冷声如刀,戳在了谢嫮耳朵里,一个激棱就放下了手,不敢再说什么,埋着头赶忙往外走去,可是就在快要和沈翕擦肩而过时,手肘被猛地抓住,力气大的惊人,谢嫮僵硬的扭头看了一眼沈翕,只见他没有回头,但他不用回头,谢嫮也能感觉的出他身上的怒气。

咽了下口水,暗暗叫苦,她原本是想着主子现在正在国公府里被教训,肯定不会出现在这里,所以她才大着胆子过来的,没想到点子那么背,一来就给撞了个正着,主子刚刚被老子教训,心情肯定不好,她还在这个时候撞上枪口,要搁在上一世,那就是杖毙的命啊。

谢嫮看着沈翕都快哭了,又看了看紧紧抓着自己胳膊的手,书房里的门声一动,谢嫮这才惊觉,原来主子先前那声‘出去’并不是跟她说的,而是跟聂戎和赵三宝说的,赵三宝那个混账王八蛋竟然还恶毒的把门给关上了…这是要逼死她的节奏啊。

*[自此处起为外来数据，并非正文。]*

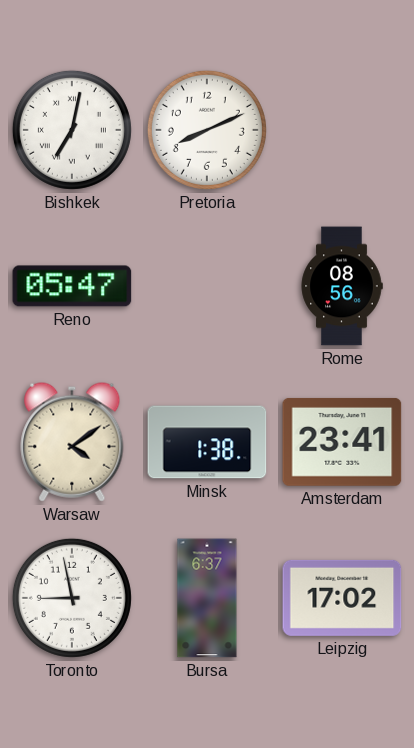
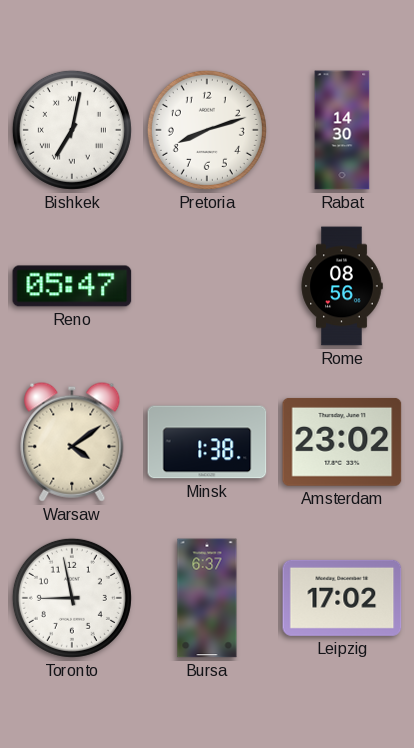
Pretoria: 8:11 -> 8:12
Rabat: none -> 14:30
Amsterdam: 23:41 -> 23:02
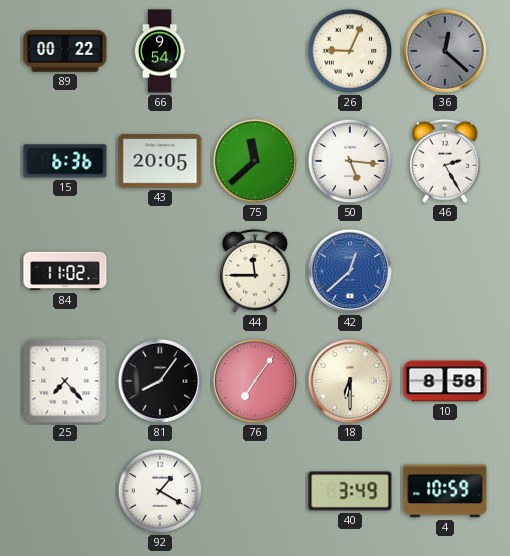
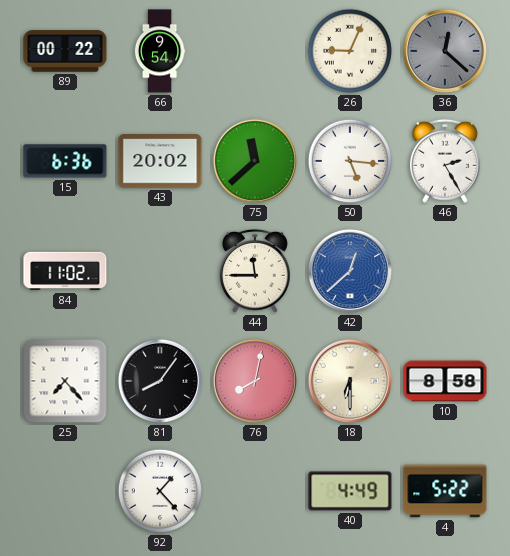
43: 20:05 -> 20:02
76: 7:06 -> 8:02
92: 1:20 -> 1:23
40: 3:49 -> 4:49
4: 10:59 -> 5:22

书房里只剩下沈翕和谢嫮两人,谢嫮的一颗心简直都要扑腾出来了,小心翼翼的抬眼看了看沈翕,见他站着不动,谢嫮也不敢贸然抽出手臂,只好那么任由他抓着,尽管手臂快要被他抓断了,身为忠仆的谢嫮连哼都不敢哼一声。

两人就那么站了半盏茶的时间,谢嫮估摸着主子的气许是消了,现在正在等台阶下,于是思量万千之后,终于忍不住舔了舔发白的唇,小声开口说了一句:

“沈,沈公子…我…啊!”

谢嫮的话还没说完,就突然觉得手臂被一股很大的力量拖着往前走去,风驰电掣间,她就被甩到了书斋南窗前的一张软榻上,上回她来看书,就是坐在这张带茶几的软榻上的,可这一回她不想坐,只觉得背部一阵撞击,她惊呼出声,可是却没想到等待她的还有更恐怖的。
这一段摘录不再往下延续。